Movies tend to make artists look cool. Of course they do — they’re made by artists. On screen, writers and painters become rock stars, and rock stars become gods among men. They’re romanticized, sensationalized, mythologized. Even the true scoundrels of the art world shine under the spotlight of a movie camera: Ernest Hemingway and J. M. W. Turner may have been bastards, but there’s no reason they can’t be entertaining bastards, larger than life in their flaws and quirks.
The truth, though, is that plenty of artists are not magnetic people. Some, in fact, are rather anti-social and uncharismatic — and the chances of that go way up when you’re looking past the performers of the world to those who do their work offstage or off-camera, behind a keyboard or in front of an easel. Where’s the representation for the truly unlikable artists? This year, they finally got some, through a bumper crop of international indies built around characters the average person would probably prefer not to spend much time with. Grouches, pricks, creeps: Prepare to be seen. Your moment in the cinematic sun has arrived.
“Prickly” might be the best word to describe Lizzy, the struggling sculptor Michelle Williams plays in Kelly Reichardt’s shaggy, low-key, art-world comedy Showing Up. It’s with a rather perennial, harried grumpiness that the character engages with the bohemian Portland where she lives and works; an invisible storm cloud seems to hang over her head at all times, darkening every conversation and encounter. Reichardt does more than deglamorize her muse. She encourages Williams to drain every drop of movie-star charm and radiance from her palette — to unleash her inner Eeyore.
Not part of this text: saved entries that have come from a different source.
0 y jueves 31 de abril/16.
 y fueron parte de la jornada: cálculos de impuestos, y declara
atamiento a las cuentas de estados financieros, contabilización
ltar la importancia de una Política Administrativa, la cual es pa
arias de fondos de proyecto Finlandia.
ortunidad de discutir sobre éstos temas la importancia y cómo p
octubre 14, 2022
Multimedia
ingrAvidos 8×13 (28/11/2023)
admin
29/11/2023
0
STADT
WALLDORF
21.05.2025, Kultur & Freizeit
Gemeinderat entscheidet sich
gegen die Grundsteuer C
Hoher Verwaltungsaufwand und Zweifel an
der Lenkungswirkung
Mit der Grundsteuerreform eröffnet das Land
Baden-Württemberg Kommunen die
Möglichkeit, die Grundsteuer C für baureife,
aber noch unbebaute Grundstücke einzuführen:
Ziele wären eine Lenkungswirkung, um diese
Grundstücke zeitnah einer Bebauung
Lizzy’s peevishness is the emotional fulcrum of the movie, and its comic fuel. Reichardt gets some very dry humor out of the way her dourness clashes with the hippie-dippy nonchalance of the creative people around her, including a pitch-perfect Hong Chau as a fellow local artist and frenemy with a much more relaxed outlook (related, it’s implied, to her greater financial security). Cracks will eventually form in Lizzy’s walls, letting a few glimmers of empathy and affection trickle through. But Williams remains committed to her portrait of a struggling artist who mostly sees life as a series of hassles.
Maybe she’s just irritated with all the obstacles placed in the way of her getting any damn work done. Even those in the audience unsympathetic to Lizzy’s sour attitude might find her quest for a few uninterrupted hours relatable. That she only looks truly content when hunched over ceramic — a process Reichardt depicts with curiosity and in fleeting detail — speaks to the true source of her consistently lousy mood: the uphill battle of trying to carve out time for what gives your life meaning.
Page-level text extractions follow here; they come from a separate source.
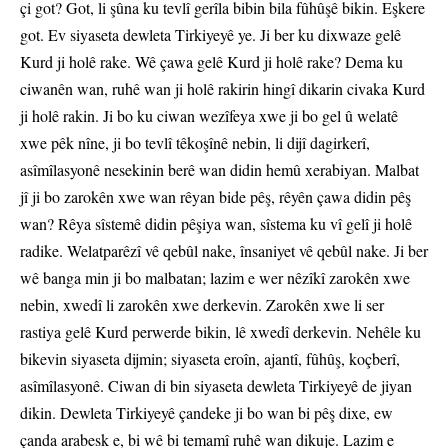
çi got? Got, li şûna ku tevlî gerîla bibin bila fûhûşê bikin. Eşkere
got. Ev siyaseta dewleta Tirkiyeyê ye. Ji ber ku dixwaze gelê
Kurd ji holê rake. Wê çawa gelê Kurd ji holê rake? Dema ku
ciwanên wan, ruhê wan ji holê rakirin hingî dikarin civaka Kurd
ji holê rakin. Ji bo ku ciwan wezîfeya xwe ji bo gel û welatê
xwe pêk nîne, ji bo tevlî têkoşînê nebin, li dijî dagirkerî,
asîmîlasyonê nesekinin berê wan didin hemû xerabiyan. Malbat
jî ji bo zarokên xwe wan rêyan bide pêş, rêyên çawa didin pêş
wan? Rêya sîstemê didin pêşiya wan, sîstema ku vî gelî ji holê
radike. Welatparêzî vê qebûl nake, însaniyet vê qebûl nake. Ji ber
wê banga min ji bo malbatan; lazim e wer nêzîkî zarokên xwe
nebin, xwedî li zarokên xwe derkevin. Zarokên xwe li ser
rastiya gelê Kurd perwerde bikin, lê xwedî derkevin. Nehêle ku
bikevin siyaseta dijmin; siyaseta eroîn, ajantî, fûhûş, koçberî,
asîmîlasyonê. Ciwan di bin siyaseta dewleta Tirkiyeyê de jiyan
dikin. Dewleta Tirkiyeyê çandeke ji bo wan bi pêş dixe, ew
çanda arabesk e, bi wê bi temamî ruhê wan dikuje. Lazim e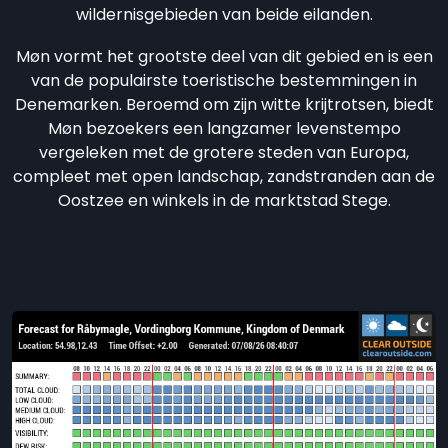
wildernisgebieden van beide eilanden.
Møn vormt het grootste deel van dit gebied en is een
van de populairste toeristische bestemmingen in
Denemarken. Beroemd om zijn witte krijtrotsen, biedt
Møn bezoekers een langzamer levenstempo
vergeleken met de grotere steden van Europa,
compleet met open landschap, zandstranden aan de
Oostzee en winkels in de marktstad Stege.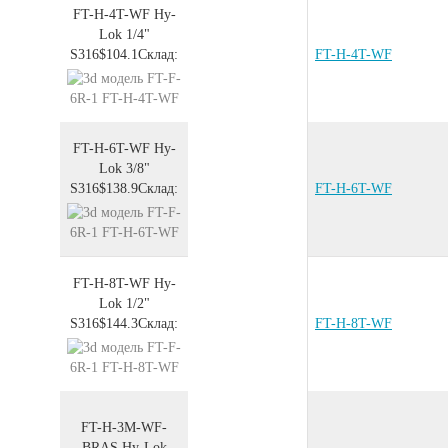
FT-H-4T-WF
Hy-
Lok 1/4"
S316
$104.1
Склад:
FT-H-4T-WF
FT-H-6T-WF
Hy-
Lok 3/8"
S316
$138.9
Склад:
FT-H-6T-WF
FT-H-8T-WF
Hy-
Lok 1/2"
S316
$144.3
Склад:
FT-H-8T-WF
FT-H-3M-WF-
BRAS
Hy-Lok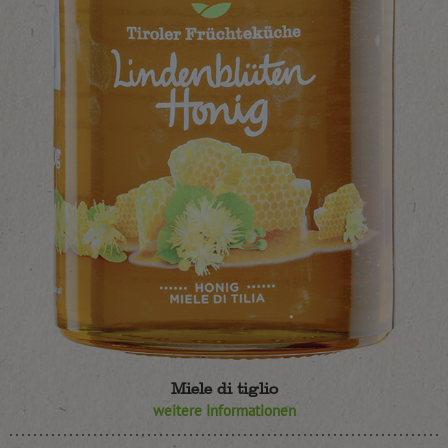
Miele di tiglio
weitere Informationen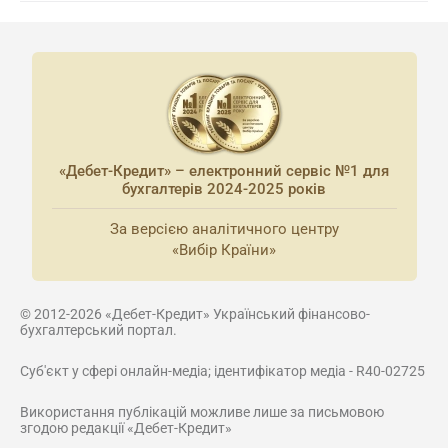
«Дебет-Кредит» – електронний сервіс №1 для
бухгалтерів 2024-2025 років
За версією аналітичного центру
«Вибір Країни»
© 2012-2026 «Дебет-Кредит» Український фінансово-
бухгалтерський портал.
Суб'єкт у сфері онлайн-медіа; ідентифікатор медіа - R40-02725
Використання публікацій можливе лише за письмовою
згодою редакції «Дебет-Кредит»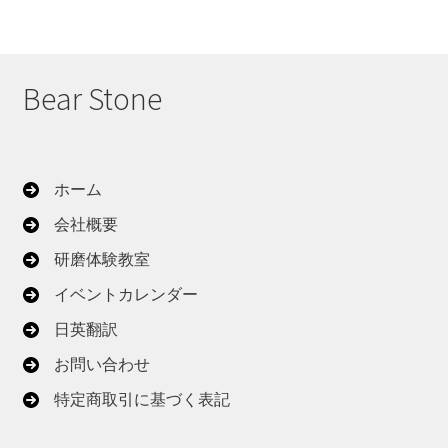
Bear Stone
ホーム
会社概要
研磨体験教室
イベントカレンダー
日英翻訳
お問い合わせ
特定商取引に基づく表記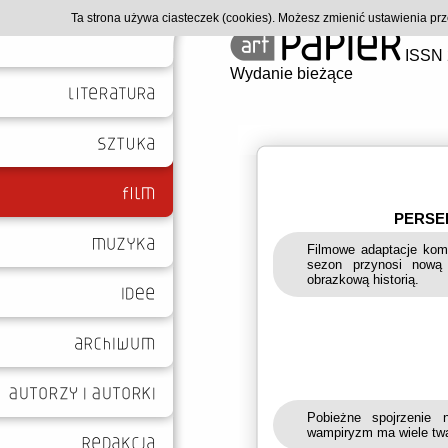
Ta strona używa ciasteczek (cookies). Możesz zmienić ustawienia p
ISSN 
Wydanie bieżące
PERSE
Filmowe adaptacje komi
sezon przynosi nową 
obrazkową historią.
Pobieżne spojrzenie 
wampiryzm ma wiele twarz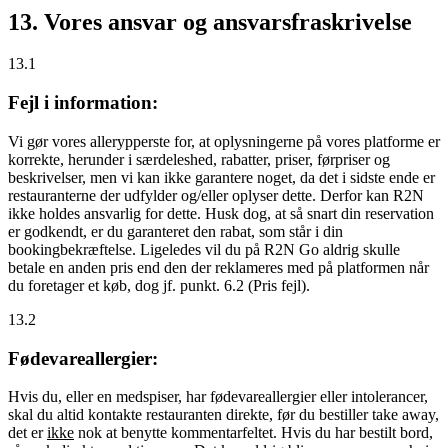
13. Vores ansvar og ansvarsfraskrivelse
13.1
Fejl i information:
Vi gør vores allerypperste for, at oplysningerne på vores platforme er
korrekte, herunder i særdeleshed, rabatter, priser, førpriser og
beskrivelser, men vi kan ikke garantere noget, da det i sidste ende er
restauranterne der udfylder og/eller oplyser dette. Derfor kan R2N
ikke holdes ansvarlig for dette. Husk dog, at så snart din reservation
er godkendt, er du garanteret den rabat, som står i din
bookingbekræftelse. Ligeledes vil du på R2N Go aldrig skulle
betale en anden pris end den der reklameres med på platformen når
du foretager et køb, dog jf. punkt. 6.2 (Pris fejl).
13.2
Fødevareallergier:
Hvis du, eller en medspiser, har fødevareallergier eller intolerancer,
skal du altid kontakte restauranten direkte, før du bestiller take away,
det er
ikke
nok at benytte kommentarfeltet. Hvis du har bestilt bord,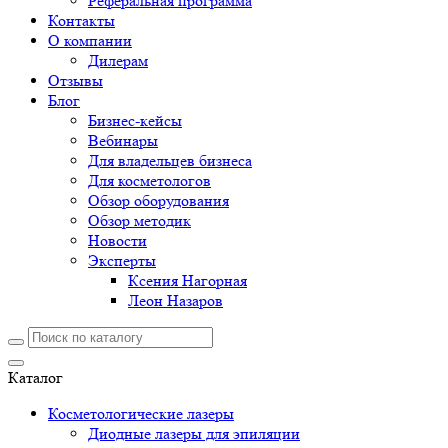
Реферальная программа
Контакты
О компании
Дилерам
Отзывы
Блог
Бизнес-кейсы
Вебинары
Для владельцев бизнеса
Для косметологов
Обзор оборудования
Обзор методик
Новости
Эксперты
Ксения Нагорная
Леон Назаров
Каталог
Косметологические лазеры
Диодные лазеры для эпиляции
Lizzy looks like a sunbeam of positivity compared to Leon (Thomas Schubert), the budding novelist at the center of Christian Petzold’s Afire. Leon’s default setting is a kind of hostile introversion, fired at anyone trying to drag him out of his shell on an artist’s retreat at a vacation house near the Baltic Sea. As in Showing Up, there’s sly comedy in the collision of the protagonist’s pessimism and the lighter, more easygoing nature of the other characters. But Leon is a challenge for housemates and viewers alike: Just how sullen and standoffish can someone be before you give up on trying to connect with them at all?
Chronic procrastinators, at least, might feel his pain. If Lizzy would give anything for just a little more time to devote to her craft, Leon has lots of time but little motivation to use it productively. Afire speaks to the purgatorial bummer of trying to get something done when you’re distracted and everyone else seems to just be having a good time; among other things, it’s a portrait of the artist as a restless kid stuck inside during summer vacation, a stack of homework untouched on his desk.
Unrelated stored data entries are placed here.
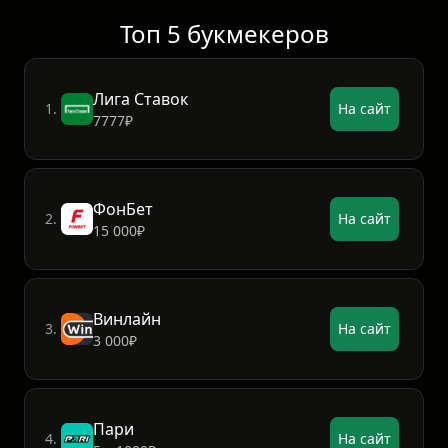
Топ 5 букмекеров
Лига Ставок
1.
На сайт
7777₽
ФонБет
2.
На сайт
15 000₽
Винлайн
3.
На сайт
3 000₽
Пари
4.
На сайт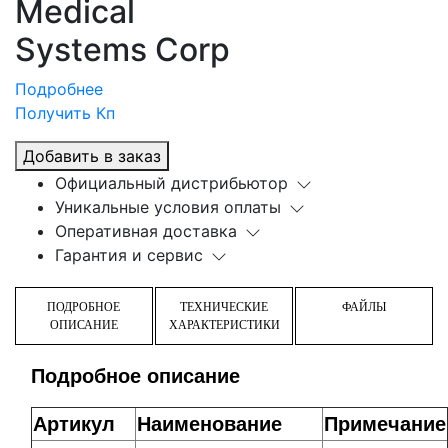
Medical
Systems Corp
Подробнее
Получить Кп
Добавить в заказ
Официальный дистрибьютор
Уникальные условия оплаты
Оперативная доставка
Гарантия и сервис
ПОДРОБНОЕ
ТЕХНИЧЕСКИЕ
ФАЙЛЫ
ОПИСАНИЕ
ХАРАКТЕРИСТИКИ
Подробное описание
Артикул
Наименование
Примечание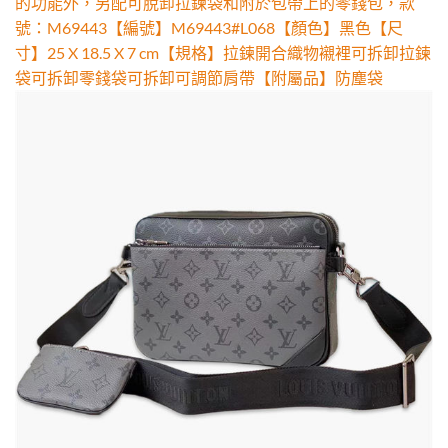
的功能外，另配可脫卸拉鍊袋和附於包帶上的零錢包，款
號：M69443【編號】M69443#L068【顏色】黑色【尺
寸】25 X 18.5 X 7 cm【規格】拉鍊開合織物襯裡可拆卸拉鍊
袋可拆卸零錢袋可拆卸可調節肩帶【附屬品】防塵袋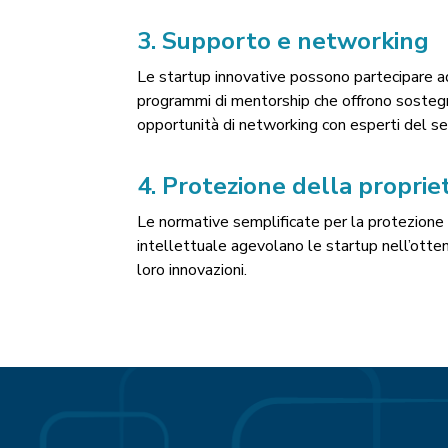
3.
Supporto e networking
Le startup innovative possono partecipare ad 
programmi di mentorship che offrono sostegn
opportunità di networking con esperti del se
4.
Protezione della propriet
Le normative semplificate per la protezione de
intellettuale agevolano le startup nell’otten
loro innovazioni.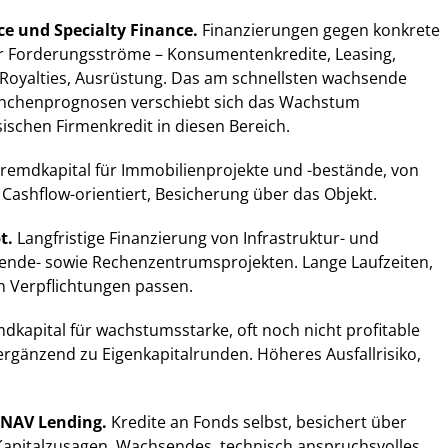
ce und Specialty Finance.
Finanzierungen gegen konkrete
 Forderungsströme – Konsumentenkredite, Leasing,
 Royalties, Ausrüstung. Das am schnellsten wachsende
nchenprognosen verschiebt sich das Wachstum
schen Firmenkredit in diesen Bereich.
remdkapital für Immobilienprojekte und -bestände, von
 Cashflow-orientiert, Besicherung über das Objekt.
t.
Langfristige Finanzierung von Infrastruktur- und
nde- sowie Rechenzentrumsprojekten. Lange Laufzeiten,
en Verpflichtungen passen.
dkapital für wachstumsstarke, oft noch nicht profitable
rgänzend zu Eigenkapitalrunden. Höheres Ausfallrisiko,
 NAV Lending.
Kredite an Fonds selbst, besichert über
 Kapitalzusagen. Wachsendes, technisch anspruchsvolles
Through Leon, Petzold is really savaging the comforting delusions and pretensions of a certain kind of socially dysfunctional artist. Of all the shields the character puts up, the strongest might be his self-aggrandizing assumption that if he’s not the life of the party, he’s still the smartest person in the room. But what if he’s not? The cruel comedy of Afire lies in watching someone realize that he may not even be creatively superior to the outgoing friends and strangers having more fun than him.
Tomas, the Parisian moviemaker at the center of Ira Sachs’ Passages, isn’t quite as unsociable as Lizzy or Leon. In fact, you could argue there is something magnetic about him, as evidenced by his strong hold over two attractive lovers: his graphic-artist husband Martin (Ben Whisaw) and the younger schoolteacher with whom he has an affair, Agathe (Adèle Exarchopoulos). If Tomas is deeply, almost unfathomably unlikable, that’s mostly a matter of his casual callousness. He’s an incorrigible fuckboy, fickle in his desires and careless in the games he plays with the hearts of his supposed loved ones.
What’s interesting is that Franz Rogowski, the thirsted-after German actor in the lead, doesn’t really give Tomas the traditional vibe of a charming lothario. He makes him weird, moody, petulant, and — physically speaking — almost birdlike in his movements. He’s basically an emotionally stunted child, wreaking havoc on the lives of his partners with selfish indifference. This guy is irresistible to men and women alike?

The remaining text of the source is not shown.